EXERCISE INSTRUCTIONS:
Please give back each entry below unaltered, leaving the pictures out.

Records from a collection:
..........

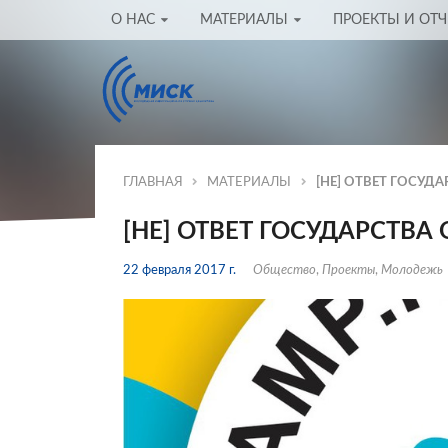
О НАС
МАТЕРИАЛЫ
ПРОЕКТЫ И ОТ
ГЛАВНАЯ
МАТЕРИАЛЫ
[НЕ] ОТВЕТ ГОСУД
[НЕ] ОТВЕТ ГОСУДАРСТВА
22 февраля 2017 г.
Общество
,
Проекты
,
Молодежь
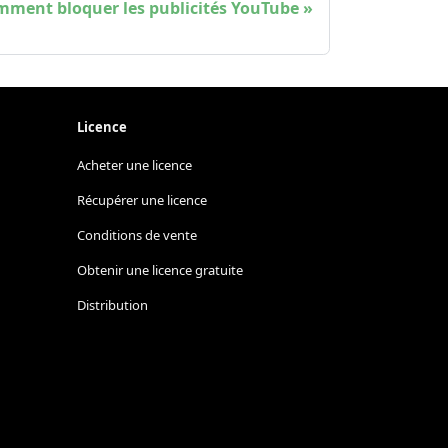
ment bloquer les publicités YouTube
Licence
Acheter une licence
Récupérer une licence
Conditions de vente
Obtenir une licence gratuite
Distribution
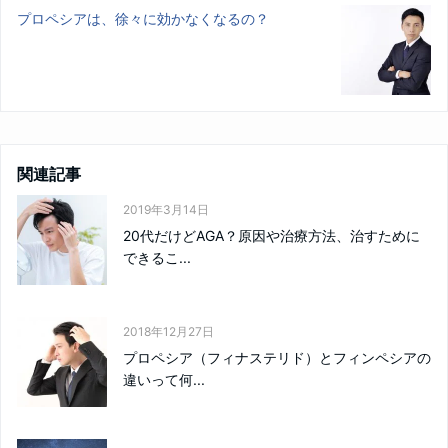
プロペシアは、徐々に効かなくなるの？
関連記事
2019年3月14日
20代だけどAGA？原因や治療方法、治すために
できるこ...
2018年12月27日
プロペシア（フィナステリド）とフィンペシアの
違いって何...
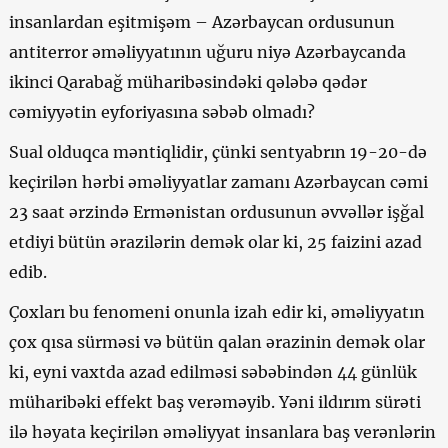
insanlardan eşitmişəm – Azərbaycan ordusunun
antiterror əməliyyatının uğuru niyə Azərbaycanda
ikinci Qarabağ müharibəsindəki qələbə qədər
cəmiyyətin eyforiyasına səbəb olmadı?
Sual olduqca məntiqlidir, çünki sentyabrın 19-20-də
keçirilən hərbi əməliyyatlar zamanı Azərbaycan cəmi
23 saat ərzində Ermənistan ordusunun əvvəllər işğal
etdiyi bütün ərazilərin demək olar ki, 25 faizini azad
edib.
Çoxları bu fenomeni onunla izah edir ki, əməliyyatın
çox qısa sürməsi və bütün qalan ərazinin demək olar
ki, eyni vaxtda azad edilməsi səbəbindən 44 günlük
müharibəki effekt baş verəməyib. Yəni ildırım sürəti
ilə həyata keçirilən əməliyyat insanlara baş verənlərin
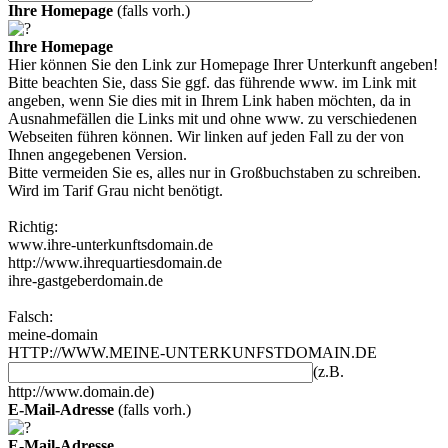
Ihre Homepage
(falls vorh.)
Ihre Homepage
Hier können Sie den Link zur Homepage Ihrer Unterkunft angeben!
Bitte beachten Sie, dass Sie ggf. das führende www. im Link mit
angeben, wenn Sie dies mit in Ihrem Link haben möchten, da in
Ausnahmefällen die Links mit und ohne www. zu verschiedenen
Webseiten führen können. Wir linken auf jeden Fall zu der von
Ihnen angegebenen Version.
Bitte vermeiden Sie es, alles nur in Großbuchstaben zu schreiben.
Wird im Tarif Grau nicht benötigt.
Richtig:
www.ihre-unterkunftsdomain.de
http://www.ihrequartiesdomain.de
ihre-gastgeberdomain.de
Falsch:
meine-domain
HTTP://WWW.MEINE-UNTERKUNFSTDOMAIN.DE
(z.B.
http://www.domain.de)
E-Mail-Adresse
(falls vorh.)
E-Mail-Adresse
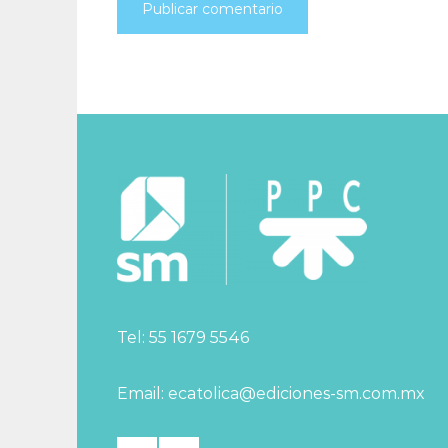
Tel: 55 1679 5546
Email: ecatolica@ediciones-sm.com.mx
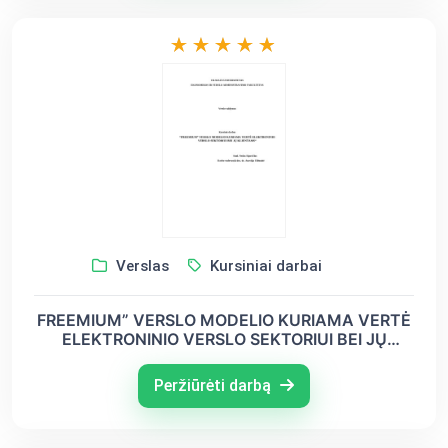
Verslas
Kursiniai darbai
FREEMIUM” VERSLO MODELIO KURIAMA VERTĖ
ELEKTRONINIO VERSLO SEKTORIUI BEI JŲ
KLIENTAMS
Peržiūrėti darbą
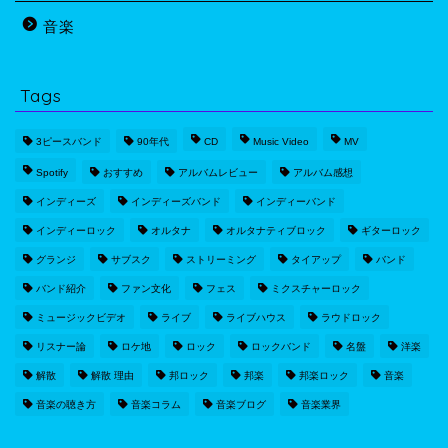
音楽
Tags
3ピースバンド
90年代
CD
Music Video
MV
Spotify
おすすめ
アルバムレビュー
アルバム感想
インディーズ
インディーズバンド
インディーバンド
インディーロック
オルタナ
オルタナティブロック
ギターロック
グランジ
サブスク
ストリーミング
タイアップ
バンド
バンド紹介
ファン文化
フェス
ミクスチャーロック
ミュージックビデオ
ライブ
ライブハウス
ラウドロック
リスナー論
ロケ地
ロック
ロックバンド
名盤
洋楽
解散
解散 理由
邦ロック
邦楽
邦楽ロック
音楽
音楽の聴き方
音楽コラム
音楽ブログ
音楽業界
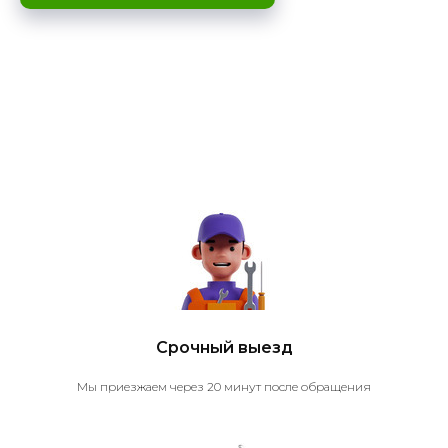
Срочный выезд
Мы приезжаем через 20 минут после обращения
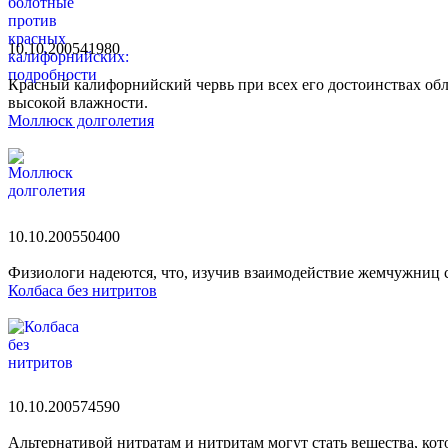
10.10.2005
4198
0
Красный калифорнийский червь при всех его достоинствах обла
высокой влажности.
Моллюск долголетия
10.10.2005
5040
0
Физиологи надеются, что, изучив взаимодействие жемчужниц с 
Колбаса без нитритов
10.10.2005
7459
0
Альтернативой нитратам и нитритам могут стать вещества, ко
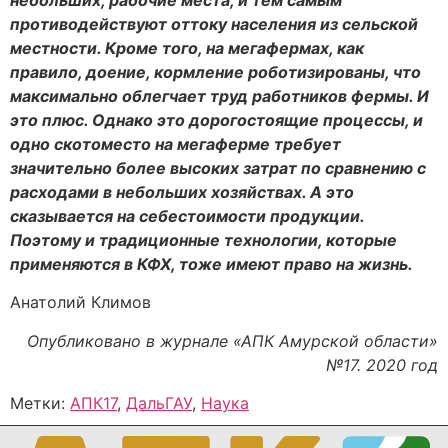
небольших, рабочие места, и тем самым
противодействуют оттоку населения из сельской
местности. Кроме того, на мегафермах, как
правило, доение, кормление роботизированы, что
максимально облегчает труд работников фермы. И
это плюс. Однако это дорогостоящие процессы, и
одно скотоместо на мегаферме требует
значительно более высоких затрат по сравнению с
расходами в небольших хозяйствах. А это
сказывается на себестоимости продукции.
Поэтому и традиционные технологии, которые
применяются в КФХ, тоже имеют право на жизнь.
Анатолий Климов
Опубликовано в журнале «АПК Амурской области»
№17. 2020 год
Метки:
АПК17
,
ДальГАУ
,
Наука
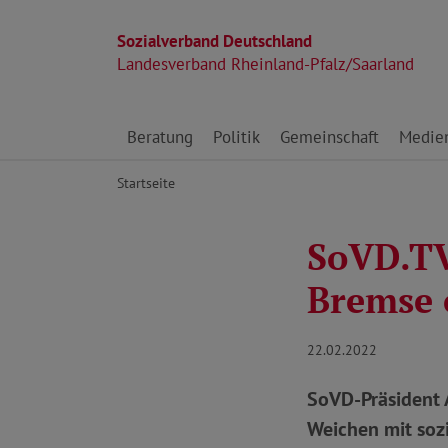
Sozialverband Deutschland
Landesverband Rheinland-Pfalz/Saarland
Direkt zu den Inhalten springen
Beratung
Politik
Gemeinschaft
Medie
Startseite
SoVD.TV
Bremse 
22.02.2022
SoVD-Präsident A
Weichen mit sozi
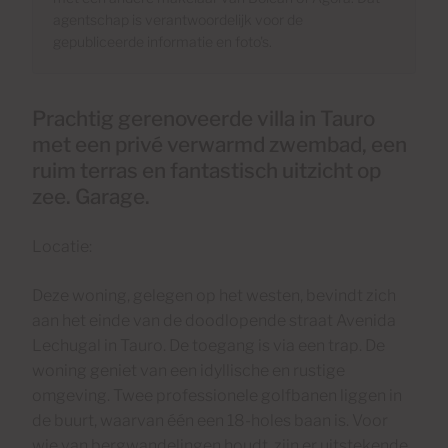
agentschap is verantwoordelijk voor de
gepubliceerde informatie en foto's.
Prachtig gerenoveerde villa in Tauro
met een privé verwarmd zwembad, een
ruim terras en fantastisch uitzicht op
zee. Garage.
Locatie:
Deze woning, gelegen op het westen, bevindt zich
aan het einde van de doodlopende straat Avenida
Lechugal in Tauro. De toegang is via een trap. De
woning geniet van een idyllische en rustige
omgeving. Twee professionele golfbanen liggen in
de buurt, waarvan één een 18-holes baan is. Voor
wie van bergwandelingen houdt, zijn er uitstekende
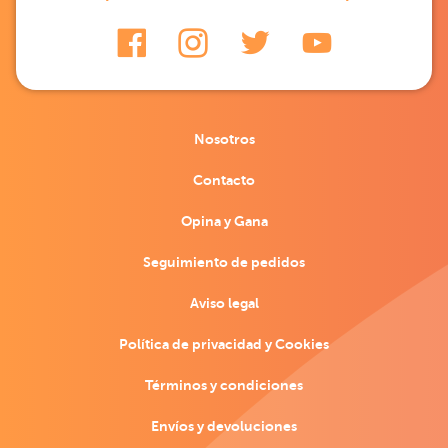
Nosotros
Contacto
Opina y Gana
Seguimiento de pedidos
Aviso legal
Política de privacidad y Cookies
Términos y condiciones
Envíos y devoluciones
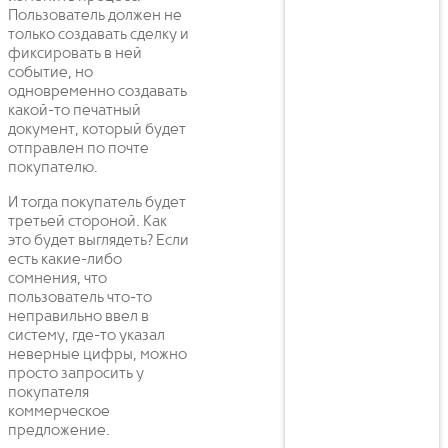
Пользователь должен не
только создавать сделку и
фиксировать в ней
событие, но
одновременно создавать
какой-то печатный
документ, который будет
отправлен по почте
покупателю.
И тогда покупатель будет
третьей стороной. Как
это будет выглядеть? Если
есть какие-либо
сомнения, что
пользователь что-то
неправильно ввел в
систему, где-то указал
неверные цифры, можно
просто запросить у
покупателя
коммерческое
предложение.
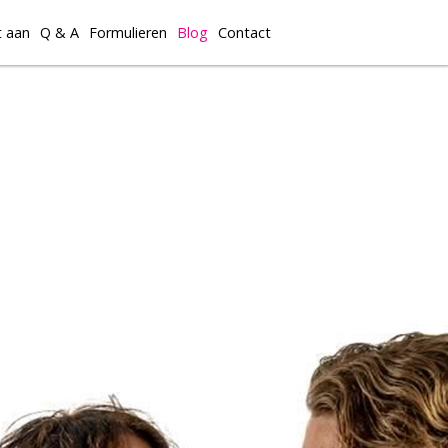
t aan
Q & A
Formulieren
Blog
Contact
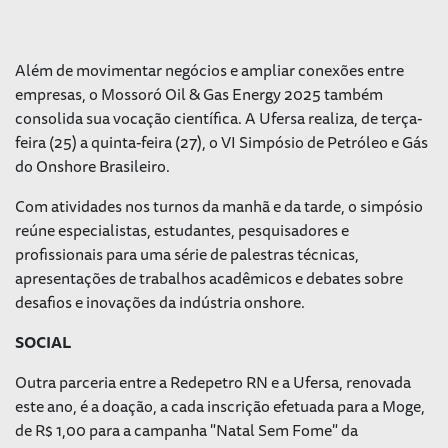
Além de movimentar negócios e ampliar conexões entre
empresas, o Mossoró Oil & Gas Energy 2025 também
consolida sua vocação científica. A Ufersa realiza, de terça-
feira (25) a quinta-feira (27), o VI Simpósio de Petróleo e Gás
do Onshore Brasileiro.
Com atividades nos turnos da manhã e da tarde, o simpósio
reúne especialistas, estudantes, pesquisadores e
profissionais para uma série de palestras técnicas,
apresentações de trabalhos acadêmicos e debates sobre
desafios e inovações da indústria onshore.
SOCIAL
Outra parceria entre a Redepetro RN e a Ufersa, renovada
este ano, é a doação, a cada inscrição efetuada para a Moge,
de R$ 1,00 para a campanha "Natal Sem Fome" da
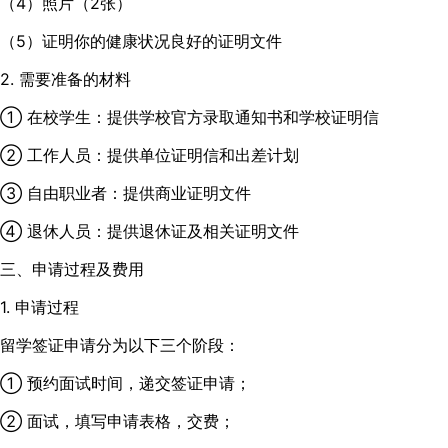
（4）照片（2张）
（5）证明你的健康状况良好的证明文件
2. 需要准备的材料
① 在校学生：提供学校官方录取通知书和学校证明信
② 工作人员：提供单位证明信和出差计划
③ 自由职业者：提供商业证明文件
④ 退休人员：提供退休证及相关证明文件
三、申请过程及费用
1. 申请过程
留学签证申请分为以下三个阶段：
① 预约面试时间，递交签证申请；
② 面试，填写申请表格，交费；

..........

RESPONSE BOX:
О НАС
МАТЕРИАЛЫ
ПРОЕКТЫ И ОТ
ГЛАВНАЯ
МАТЕРИАЛЫ
[НЕ] ОТВЕТ ГОСУД
[НЕ] ОТВЕТ ГОСУДАРСТВА
22 февраля 2017 г.
Общество
,
Проекты
,
Молодежь
ment bloquer les publicités YouTube
Licence
Acheter une licence
Récupérer une licence
Conditions de vente
Obtenir une licence gratuite
Distribution
プロペシアは、徐々に効かなくなるの？
関連記事
2019年3月14日
20代だけどAGA？原因や治療方法、治すために
できるこ...
2018年12月27日
プロペシア（フィナステリド）とフィンペシアの
違いって何...
insanlardan eşitmişəm – Azərbaycan ordusunun
antiterror əməliyyatının uğuru niyə Azərbaycanda
ikinci Qarabağ müharibəsindəki qələbə qədər
cəmiyyətin eyforiyasına səbəb olmadı?
Sual olduqca məntiqlidir, çünki sentyabrın 19-20-də
keçirilən hərbi əməliyyatlar zamanı Azərbaycan cəmi
23 saat ərzində Ermənistan ordusunun əvvəllər işğal
etdiyi bütün ərazilərin demək olar ki, 25 faizini azad
edib.
Çoxları bu fenomeni onunla izah edir ki, əməliyyatın
çox qısa sürməsi və bütün qalan ərazinin demək olar
ki, eyni vaxtda azad edilməsi səbəbindən 44 günlük
müharibəki effekt baş verəməyib. Yəni ildırım sürəti
ilə həyata keçirilən əməliyyat insanlara baş verənlərin
Ihre Homepage
(falls vorh.)
Ihre Homepage
Hier können Sie den Link zur Homepage Ihrer Unterkunft angeben!
Bitte beachten Sie, dass Sie ggf. das führende www. im Link mit
angeben, wenn Sie dies mit in Ihrem Link haben möchten, da in
Ausnahmefällen die Links mit und ohne www. zu verschiedenen
Webseiten führen können. Wir linken auf jeden Fall zu der von
Ihnen angegebenen Version.
Bitte vermeiden Sie es, alles nur in Großbuchstaben zu schreiben.
Wird im Tarif Grau nicht benötigt.
Richtig:
www.ihre-unterkunftsdomain.de
http://www.ihrequartiesdomain.de
ihre-gastgeberdomain.de
Falsch:
meine-domain
HTTP://WWW.MEINE-UNTERKUNFSTDOMAIN.DE
(z.B.
http://www.domain.de)
E-Mail-Adresse
(falls vorh.)
E-Mail-Adresse
Tel: 55 1679 5546
Email: ecatolica@ediciones-sm.com.mx
Verslas
Kursiniai darbai
FREEMIUM” VERSLO MODELIO KURIAMA VERTĖ
ELEKTRONINIO VERSLO SEKTORIUI BEI JŲ
KLIENTAMS
Peržiūrėti darbą
音楽
Tags
3ピースバンド
90年代
CD
Music Video
MV
Spotify
おすすめ
アルバムレビュー
アルバム感想
インディーズ
インディーズバンド
インディーバンド
インディーロック
オルタナ
オルタナティブロック
ギターロック
グランジ
サブスク
ストリーミング
タイアップ
バンド
バンド紹介
ファン文化
フェス
ミクスチャーロック
ミュージックビデオ
ライブ
ライブハウス
ラウドロック
リスナー論
ロケ地
ロック
ロックバンド
名盤
洋楽
解散
解散 理由
邦ロック
邦楽
邦楽ロック
音楽
音楽の聴き方
音楽コラム
音楽ブログ
音楽業界
Срочный выезд
Мы приезжаем через 20 минут после обращения
10.10.2005
4198
0
Красный калифорнийский червь при всех его достоинствах обла
высокой влажности.
Моллюск долголетия
10.10.2005
5040
0
Физиологи надеются, что, изучив взаимодействие жемчужниц с 
Колбаса без нитритов
10.10.2005
7459
0
Альтернативой нитратам и нитритам могут стать вещества, ко
небольших, рабочие места, и тем самым
противодействуют оттоку населения из сельской
местности. Кроме того, на мегафермах, как
правило, доение, кормление роботизированы, что
максимально облегчает труд работников фермы. И
это плюс. Однако это дорогостоящие процессы, и
одно скотоместо на мегаферме требует
значительно более высоких затрат по сравнению с
расходами в небольших хозяйствах. А это
сказывается на себестоимости продукции.
Поэтому и традиционные технологии, которые
применяются в КФХ, тоже имеют право на жизнь.
Анатолий Климов
Опубликовано в журнале «АПК Амурской области»
№17. 2020 год
Метки:
АПК17
,
ДальГАУ
,
Наука
Sozialverband Deutschland
Landesverband Rheinland-Pfalz/Saarland
Direkt zu den Inhalten springen
Beratung
Politik
Gemeinschaft
Medie
Startseite
SoVD.TV
Bremse 
22.02.2022
SoVD-Präsident A
Weichen mit sozi
agentschap is verantwoordelijk voor de
gepubliceerde informatie en foto's.
Prachtig gerenoveerde villa in Tauro
met een privé verwarmd zwembad, een
ruim terras en fantastisch uitzicht op
zee. Garage.
Locatie:
Deze woning, gelegen op het westen, bevindt zich
aan het einde van de doodlopende straat Avenida
Lechugal in Tauro. De toegang is via een trap. De
woning geniet van een idyllische en rustige
omgeving. Twee professionele golfbanen liggen in
de buurt, waarvan één een 18-holes baan is. Voor
wie van bergwandelingen houdt, zijn er uitstekende
Nosotros
Contacto
Opina y Gana
Seguimiento de pedidos
Aviso legal
Política de privacidad y Cookies
Términos y condiciones
Envíos y devoluciones
Пользователь должен не
только создавать сделку и
фиксировать в ней
событие, но
одновременно создавать
какой-то печатный
документ, который будет
отправлен по почте
покупателю.
И тогда покупатель будет
третьей стороной. Как
это будет выглядеть? Если
есть какие-либо
сомнения, что
пользователь что-то
неправильно ввел в
систему, где-то указал
неверные цифры, можно
просто запросить у
покупателя
коммерческое
предложение.
t aan
Q & A
Formulieren
Blog
Contact
Além de movimentar negócios e ampliar conexões entre
empresas, o Mossoró Oil & Gas Energy 2025 também
consolida sua vocação científica. A Ufersa realiza, de terça-
feira (25) a quinta-feira (27), o VI Simpósio de Petróleo e Gás
do Onshore Brasileiro.
Com atividades nos turnos da manhã e da tarde, o simpósio
reúne especialistas, estudantes, pesquisadores e
profissionais para uma série de palestras técnicas,
apresentações de trabalhos acadêmicos e debates sobre
desafios e inovações da indústria onshore.
SOCIAL
Outra parceria entre a Redepetro RN e a Ufersa, renovada
este ano, é a doação, a cada inscrição efetuada para a Moge,
de R$ 1,00 para a campanha "Natal Sem Fome" da
（4）照片（2张）
（5）证明你的健康状况良好的证明文件
2. 需要准备的材料
① 在校学生：提供学校官方录取通知书和学校证明信
② 工作人员：提供单位证明信和出差计划
③ 自由职业者：提供商业证明文件
④ 退休人员：提供退休证及相关证明文件
三、申请过程及费用
1. 申请过程
留学签证申请分为以下三个阶段：
① 预约面试时间，递交签证申请；
② 面试，填写申请表格，交费；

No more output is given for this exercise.